Handling Outliers and Extreme Values
The audit report lists number of outliers and extremes is listed for each field based on the detection options specified in the Data Audit node. See the topic Data Audit Quality Tab for more information. You can choose to coerce, discard, or nullify these values for specific fields as appropriate, and then generate a SuperNode to apply the transformations.
- In the Action column, specify handling for outliers
and extremes for specific fields as desired.

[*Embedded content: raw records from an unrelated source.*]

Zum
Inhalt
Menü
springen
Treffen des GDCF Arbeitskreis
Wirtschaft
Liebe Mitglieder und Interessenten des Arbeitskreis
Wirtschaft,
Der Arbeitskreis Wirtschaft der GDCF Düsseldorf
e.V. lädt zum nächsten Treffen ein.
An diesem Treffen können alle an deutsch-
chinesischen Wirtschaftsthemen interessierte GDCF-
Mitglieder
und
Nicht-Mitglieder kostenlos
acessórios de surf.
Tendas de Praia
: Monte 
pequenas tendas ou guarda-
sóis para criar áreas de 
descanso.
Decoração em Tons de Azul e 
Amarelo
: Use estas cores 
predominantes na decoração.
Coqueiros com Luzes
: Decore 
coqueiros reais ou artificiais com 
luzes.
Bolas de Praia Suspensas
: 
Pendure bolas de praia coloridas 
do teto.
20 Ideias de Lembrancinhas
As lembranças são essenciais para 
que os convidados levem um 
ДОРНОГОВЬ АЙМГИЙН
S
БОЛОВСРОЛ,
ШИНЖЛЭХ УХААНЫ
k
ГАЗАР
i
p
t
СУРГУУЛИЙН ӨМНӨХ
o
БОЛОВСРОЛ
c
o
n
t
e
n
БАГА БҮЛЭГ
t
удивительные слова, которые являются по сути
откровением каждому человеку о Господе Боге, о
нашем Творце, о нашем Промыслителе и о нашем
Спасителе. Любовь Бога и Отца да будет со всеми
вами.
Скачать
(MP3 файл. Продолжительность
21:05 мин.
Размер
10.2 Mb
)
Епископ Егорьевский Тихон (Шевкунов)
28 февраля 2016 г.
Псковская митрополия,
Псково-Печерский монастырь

The following actions are available for handling outliers and extremes:
- Coerce. Replaces outliers and extreme values with the nearest value that would not be considered extreme. For example if an outlier is defined to be anything above or below three standard deviations, then all outliers would be replaced with the highest or lowest value within this range.
- Discard. Discards records with outlying or extreme values for the specified field.
- Nullify. Replaces outliers and extremes with the null or system-missing value.
- Coerce outliers / discard extremes. Discards extreme values only.
- Coerce outliers / nullify extremes. Nullifies extreme values only.
- To generate the SuperNode, from the menus choose:
The Outlier SuperNode dialog box is displayed.
- Select All fields or Selected fields only, and then click OK to add the generated SuperNode to the stream canvas.
- Attach the SuperNode to the stream to apply the transformations.
Optionally, you can edit the SuperNode and zoom in to browse or make changes. Within the SuperNode, values are discarded, coerced, or nullified using a series of Select and/or Filler nodes as appropriate.